We have everything covered under beneficiaries for the kids ….

however when I retired we went to see a highly regardet advisor to go over a few things .

he works with both a tax advisor and an estate attorney as a cohesIve unit .

we’ll unbeknownst to us at that time we fell into New York’s tax cliff .

New York only had a million dollar estate tax exemption and if you went over you didn’t pay on just the overage .

the estate looses the entire exclusion and pays from dollar one .

so we needed some very expensive special trusts called disclaimer trusts so we could potentially pass 2x the limit .

that was almost 2 decades ago and now ny is the same as the federal .

but if ever needed we can pass 2x the federal amount which I doubt we will ever need.

what is nice is these trusts don’t come in to play at all unless needed .

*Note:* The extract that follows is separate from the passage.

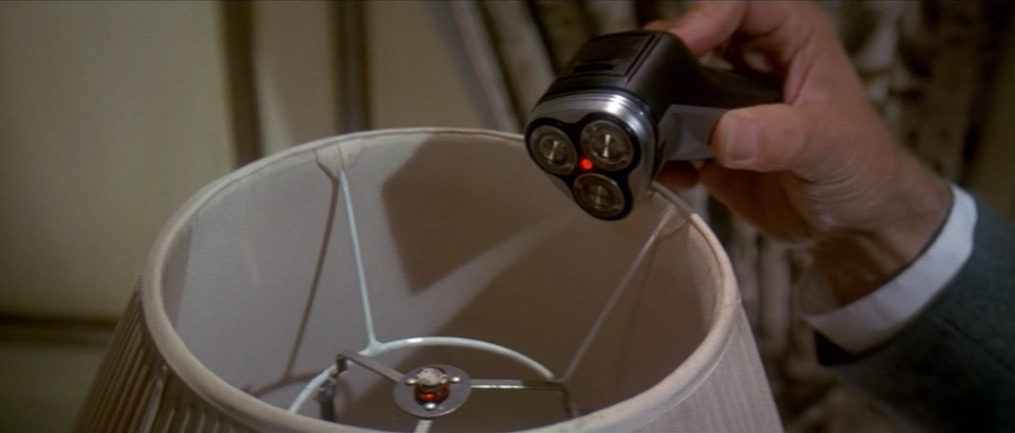 At what (x,y) coordinates should I click in order to perform the action: click on wall. Please return your answer as a coordinate pair (x, y). Looking at the image, I should click on (134, 69). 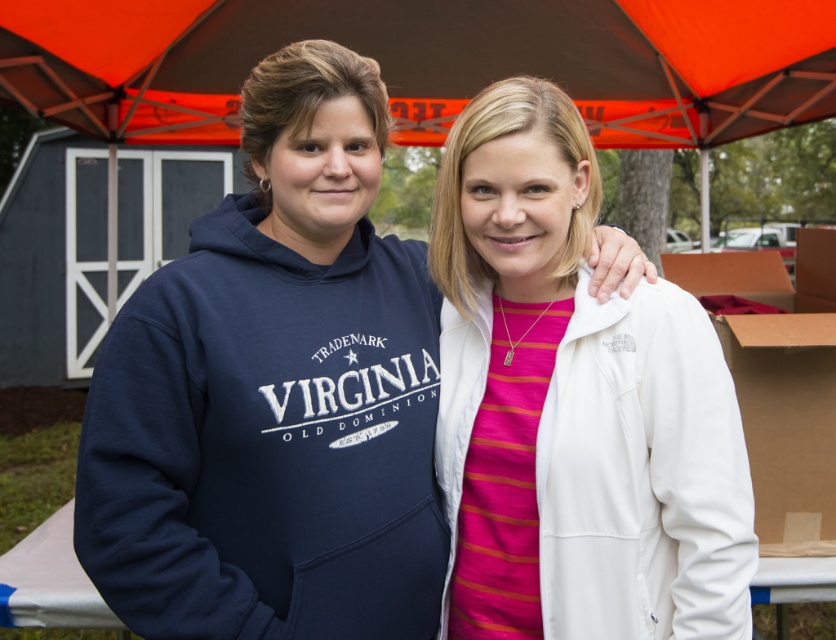 Question: Does orange fabric canopy at upper center lie in front of white fleece sweatshirt at center?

the surviving spouse has 9 months after the death of the deceased to split the estate in half if needed
 
C50,

ms gamboolgal and I have both and pile of other legal/financial instruments.

ms gamboolgal and I saw firsthand early in our marriage when some of our relatives passed away and they did not have their financial and legal affairs in order. The Inlaws/Outlaws, kids, grandkids got very nasty with the infighting over the Estate, Monies and Properties. Their behavior was very sad to observe.

Those experiences early on and later in life really made a impression on us and we got a simple Will made up when we were young and have revised and added to it multiple times over the years as life changes occurred.

Much later in life, my Father left me as a only child with a mess to take care of when he passed away several years after my Mother had passed. In my Dad's case, I tried to talk to him to plan properly over the years - but he would have none of it. And it was a real mess and headache for us to address all the issues after he passed. So unnecessary !

Legal Instruments we currently have are listed below
  • Assignment of Property
  • Certification of Trust
  • Declaration of Guardian – Myself
  • Declaration of Guardian – Spouse
  • Directive to Physicians – Myself
  • Directive to Physicians – Spouse
  • Durable POA - Myself
  • Durable POA – Spouse
  • Last Will & Testament – Myself
  • Last Will & Testament - Spouse
  • Medical POA - Myself
  • Medical POA - Spouse
  • Recorded Special Warranty Deed for Residence
We use a Attorney and also work in conjunction with our Local Bank, Insurance Provider(s), Fidelity / Vanguard to ensure our Financial Portfolio and Legal Instruments are all consistent vs our Investments and no conflicts exist.

We review our Documents formally with the Attorney and Financial Institutions as needed and/or as life changes occur. This has probably worked out to a average of doing a review and revisions about every ~5 years or so for the last 15 years as we approached retirement and now post retirement.

As others have said, a couple of good resource(s) are:
https://www.bogleheads.org/index.php
https://www.early-retirement.org

It's a hassle and Attorneys are not cheap. But it's a "good" problem to have.

All the best

gamboolman....
 
Trusts will NOT save on taxes. That is not the purpose of a trust. Discuss estate taxes with your tax adviser, or find one through your state's bar association.

A lawyer can set up a Revocable Living Trust for you, but it will be your responsibility to actually move those assets into the trust. Payable on Death accounts - checking/savings; IRAs/401k's - do not necessarily have to be in the trust; discuss the pros and cons with your lawyer.

Be aware that even with a trust, most banks will want you to fill out THEIR legal form.
They do if they're done at certain foreign banks or an off-shore business you've created. No paper-trail, and it's not illegal.